STAT2S_SDA - Exercise Using SDA to Explore Measures of Central Tendency and Dispersion

Author:   Ed Nelson
Department of Sociology M/S SS97
California State University, Fresno
Fresno, CA 93740
Email:  ednelson@csufresno.edu

Note to the Instructor: This exercise uses the 2014 General Social Survey (GSS) and SDA to explore central tendency and dispersion.  SDA (Survey Documentation and Analysis) is an online statistical package written by the Survey Methods Program at UC Berkeley and is available without cost wherever one has an internet connection.  The 2014 Cumulative Data File (1972 to 2014) is also available without cost by clicking here.  For this exercise we will only be using the 2014 General Social Survey.  A weight variable is automatically applied to the data set so it better represents the population from which the sample was selected.  You have permission to use this exercise and to revise it to fit your needs.  Please send a copy of any revision to the author. Included with this exercise (as separate files) are more detailed notes to the instructors and the exercise itself.  Please contact the author for additional information.

I’m attaching the following files.

Goals of Exercise

The goal of this exercise is to explore measures of central tendency (mode, median, and mean) and dispersion (range, standard deviation, and variance). The exercise also gives you practice in using FREQUENCIES in SDA.

Part I – Measures of Central Tendency

Data analysis always starts with describing variables one-at-a-time.  Sometimes this is referred to as univariate (one-variable) analysis.  Central tendency refers to the center of the distribution.

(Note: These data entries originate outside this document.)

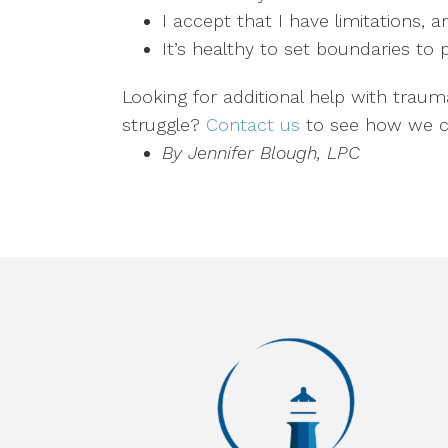
I accept that I have limitations, 
It’s healthy to set boundaries to
Looking for additional help with traum
struggle?
Contact us
to see how we c
By Jennifer Blough, LPC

There are three commonly used measures of central tendency – the mode, median, and mean of a distribution.  The mode is the most common value or values in a distribution.[1] 

The median is the middle value of a distribution.[2] The mean is the sum of all the values divided by the number of values.

We’re going to use the General Social Survey (GSS) for this exercise.  The GSS is a national probability sample of adults in the United States conducted by the National Opinion Research Center (NORC).  The GSS started in 1972 and has been an annual or biannual survey ever since. For this exercise we’re going to use the 2014 GSS.  To access the GSS cumulative data file in SDA format click here.  The cumulative data file contains all the data from each GSS survey conducted from 1972 through 2014.  We want to use only the data that was collected in 2014.  To select out the 2014 data, enter year(2014) in the Selection Filter(s) box.  Your screen should look like Figure 1-1.  This tells SDA to select out the 2014 data from the cumulative file.

 This image shows the SDA Frequencies dialog box with the selection filter(s) and weight boxes filled in.
Figure 2-1

Notice that a weight variable has already been entered in the WEIGHT box.  This will weight the data so the sample better represents the population from which the sample was selected.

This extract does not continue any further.